Editor: The first episode of “Philly D.A.” on PBSaired on April 20, 2021,  was published on YouTube, so VOD is providing it here for our readers to watch. There are eight episodes, to be aired on coming Tuesdays at 9 PM EST. Please be sure to watch. This is a stunning documentary which validates years of stories in Voice of Detroit regarding wrongful convictions in Michigan.

VOD has called for charges and disciplinary action against police and assistant prosecutors responsible for such convictions, with no action to date. This may be the ONLY way to stop such horrific miscarriages of justice, which have resulted in THOUSANDS of people still serving up to 50 years in prison, estimated at up to 30 percent and more of MDOC’s population.

https://www.pbs.org/independentlens/films/philly-da/

WRONGFULLY CONVICTED IN MICHIGAN: (L to R) Thelonious Searcy, Darrell Ewing, Derrico Searcy, Ricky Rimmer-Bey, Carl Hubbard, David Shelton, and Temujin Kens

See links to VOD’s most recent stories on wrongful convictions in Wayne, Oakland and  St. Clair Counties below. The men in the photos above are still incarcerated in the MDOC, EXCEPT for Thelonious “Shawn” Searcy (see photos below), released on bond April 20, pending the Wayne County Prosecutor’s decision on appeal.

Thelonious Searcy with his attorney Michael Dezsi (l) and (r) with legal advisor Travis Herndon, who worked with Searcy on the 2016 pro se motion which led to his release on bond April 20, 2021.

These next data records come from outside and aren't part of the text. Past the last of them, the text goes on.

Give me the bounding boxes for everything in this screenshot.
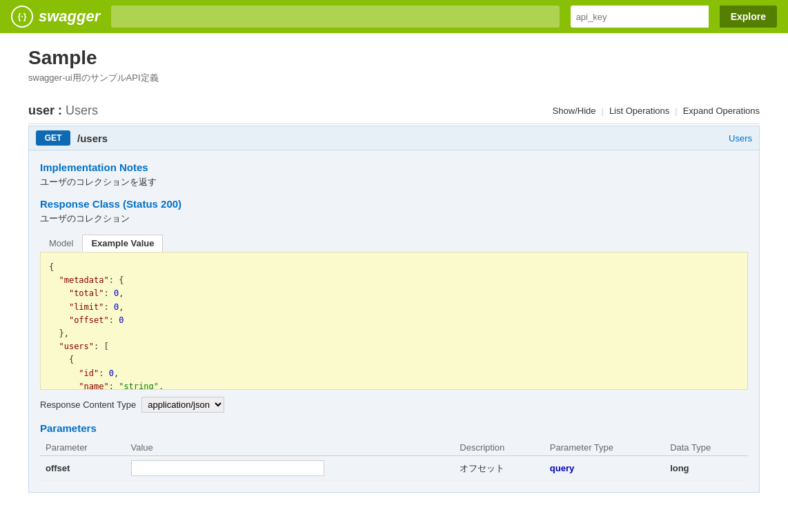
api-section-title: user : Users <box>28 104 98 118</box>
api-section-controls: Show/Hide | List Operations | Expand Ope… <box>553 106 760 116</box>
param-value-cell <box>126 456 455 481</box>
operation-row[interactable]: GET /users Users <box>28 126 760 150</box>
col-param-type: Parameter Type <box>544 440 664 456</box>
header: {·} swagger Explore <box>0 0 788 33</box>
param-description: オフセット <box>454 456 544 481</box>
implementation-notes-heading: Implementation Notes <box>40 161 748 173</box>
params-header-row: Parameter Value Description Parameter Ty… <box>40 440 748 456</box>
table-row: offset オフセット query long <box>40 456 748 481</box>
param-value-input[interactable] <box>131 460 324 476</box>
implementation-notes-text: ユーザのコレクションを返す <box>40 176 748 188</box>
api-section: user : Users Show/Hide | List Operations… <box>28 98 760 493</box>
swagger-logo-text: swagger <box>39 8 100 26</box>
operation-detail: Implementation Notes ユーザのコレクションを返す Respo… <box>28 150 760 493</box>
api-url-bar <box>111 6 559 28</box>
param-name: offset <box>40 456 126 481</box>
param-data-type: long <box>664 456 748 481</box>
response-content-type-select[interactable]: application/json <box>141 397 224 413</box>
app-title: Sample <box>28 47 760 69</box>
tab-model[interactable]: Model <box>40 235 82 252</box>
param-type: query <box>544 456 664 481</box>
response-class-heading: Response Class (Status 200) <box>40 198 748 210</box>
app-description: swagger-ui用のサンプルAPI定義 <box>28 72 760 84</box>
main-content: Sample swagger-ui用のサンプルAPI定義 user : User… <box>14 33 774 520</box>
parameters-table: Parameter Value Description Parameter Ty… <box>40 440 748 481</box>
list-operations-link[interactable]: List Operations <box>609 106 669 116</box>
response-class-text: ユーザのコレクション <box>40 213 748 225</box>
api-tag-description: Users <box>66 104 98 117</box>
example-value-box: { "metadata": { "total": 0, "limit": 0, … <box>40 252 748 390</box>
response-tabs: Model Example Value <box>40 235 748 252</box>
method-badge: GET <box>36 130 70 146</box>
operation-path: /users <box>77 132 729 144</box>
tab-example-value[interactable]: Example Value <box>82 235 163 252</box>
expand-operations-link[interactable]: Expand Operations <box>683 106 760 116</box>
operation-summary: Users <box>729 133 752 144</box>
explore-button[interactable]: Explore <box>720 6 777 28</box>
show-hide-link[interactable]: Show/Hide <box>553 106 596 116</box>
api-section-header: user : Users Show/Hide | List Operations… <box>28 98 760 124</box>
api-key-input[interactable] <box>571 6 709 28</box>
api-tag: user <box>28 104 55 117</box>
parameters-heading: Parameters <box>40 422 748 434</box>
col-value: Value <box>126 440 455 456</box>
swagger-logo-icon: {·} <box>11 6 33 28</box>
response-content-type-label: Response Content Type <box>40 400 136 410</box>
col-parameter: Parameter <box>40 440 126 456</box>
col-description: Description <box>454 440 544 456</box>
col-data-type: Data Type <box>664 440 748 456</box>
logo-area: {·} swagger <box>11 6 100 28</box>
response-content-type-row: Response Content Type application/json <box>40 397 748 413</box>
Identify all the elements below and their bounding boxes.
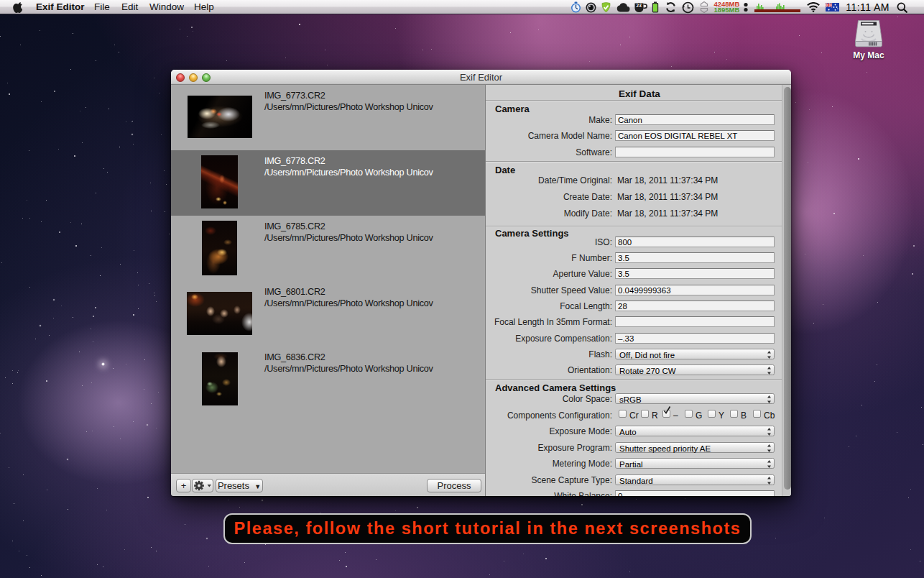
svg-text:23: 23 [637, 3, 642, 8]
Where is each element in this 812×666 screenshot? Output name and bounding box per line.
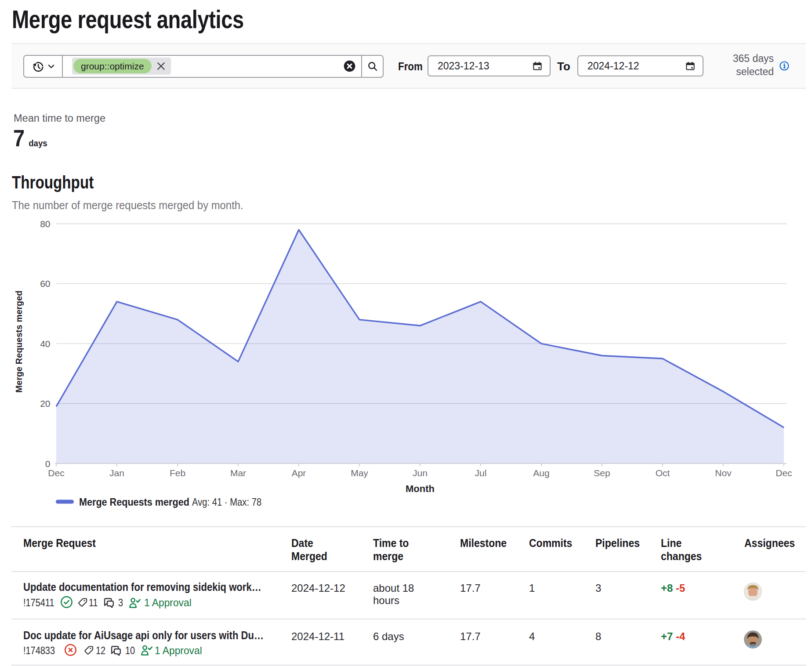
svg-text:Jun: Jun [413, 468, 428, 478]
svg-text:80: 80 [40, 219, 50, 229]
svg-text:Avg: 41 · Max: 78: Avg: 41 · Max: 78 [192, 496, 261, 508]
svg-text:Jul: Jul [475, 468, 487, 478]
svg-text:Dec: Dec [776, 468, 792, 478]
svg-text:Mar: Mar [230, 468, 246, 478]
svg-text:40: 40 [40, 339, 50, 349]
svg-text:Jan: Jan [109, 468, 124, 478]
svg-text:Merge Requests merged: Merge Requests merged [14, 290, 24, 392]
svg-text:20: 20 [40, 398, 50, 409]
svg-text:0: 0 [45, 459, 51, 469]
svg-text:Sep: Sep [594, 468, 610, 478]
svg-text:Dec: Dec [48, 468, 64, 478]
svg-text:May: May [351, 468, 368, 478]
svg-text:60: 60 [40, 279, 50, 289]
svg-text:Oct: Oct [656, 468, 670, 478]
svg-text:Feb: Feb [170, 468, 185, 478]
svg-text:Month: Month [406, 483, 435, 494]
svg-text:Aug: Aug [533, 468, 549, 478]
svg-text:Merge Requests merged: Merge Requests merged [79, 496, 189, 508]
svg-text:Apr: Apr [292, 468, 306, 478]
svg-text:Nov: Nov [715, 468, 732, 478]
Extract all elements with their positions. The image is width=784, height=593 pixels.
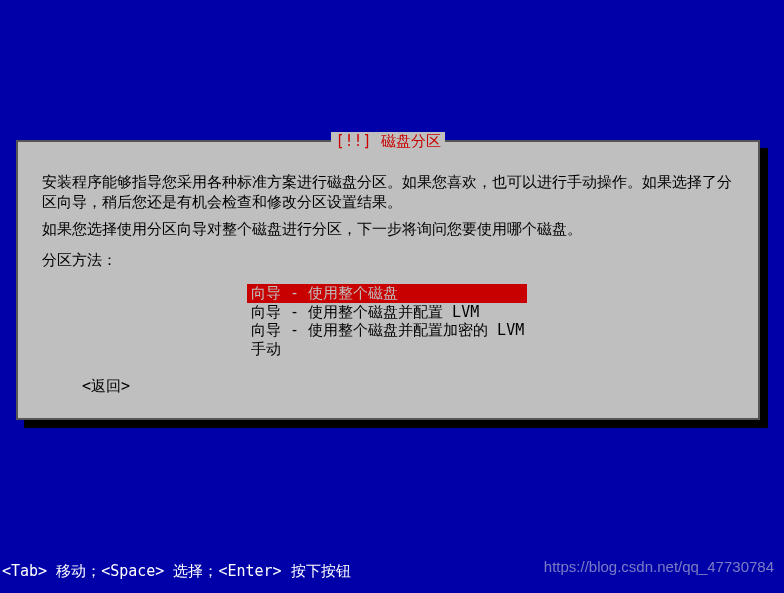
dialog-title-wrap: [!!] 磁盘分区 (18, 132, 758, 151)
menu-item-guided-entire-disk[interactable]: 向导 - 使用整个磁盘 (247, 284, 527, 303)
partition-method-menu: 向导 - 使用整个磁盘 向导 - 使用整个磁盘并配置 LVM 向导 - 使用整个… (247, 284, 567, 359)
prompt-label: 分区方法： (42, 251, 734, 270)
dialog-title: [!!] 磁盘分区 (331, 132, 444, 151)
partition-dialog: [!!] 磁盘分区 安装程序能够指导您采用各种标准方案进行磁盘分区。如果您喜欢，… (16, 140, 760, 420)
watermark: https://blog.csdn.net/qq_47730784 (544, 558, 774, 575)
menu-item-guided-lvm[interactable]: 向导 - 使用整个磁盘并配置 LVM (247, 303, 567, 322)
menu-item-guided-encrypted-lvm[interactable]: 向导 - 使用整个磁盘并配置加密的 LVM (247, 321, 567, 340)
dialog-body: 安装程序能够指导您采用各种标准方案进行磁盘分区。如果您喜欢，也可以进行手动操作。… (42, 172, 734, 239)
menu-item-manual[interactable]: 手动 (247, 340, 567, 359)
dialog-paragraph-2: 如果您选择使用分区向导对整个磁盘进行分区，下一步将询问您要使用哪个磁盘。 (42, 219, 734, 239)
back-button[interactable]: <返回> (82, 377, 130, 396)
footer-help-text: <Tab> 移动；<Space> 选择；<Enter> 按下按钮 (2, 562, 351, 581)
dialog-paragraph-1: 安装程序能够指导您采用各种标准方案进行磁盘分区。如果您喜欢，也可以进行手动操作。… (42, 172, 734, 213)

VOD broke Searcy’s story and followed up with numerous articles beginning in 2017. Admitted hitman Vincent Smothers testified during a 2018 evidentiary hearing that HE committed the murder for which Shawn served 17 years in the MDOC. Other testimony at that hearing and in a Michigan Court of Appeals ruling exposed the deceitful roles trial judge Timothy Kenny and AP Patrick Muscat played in the frame-up. 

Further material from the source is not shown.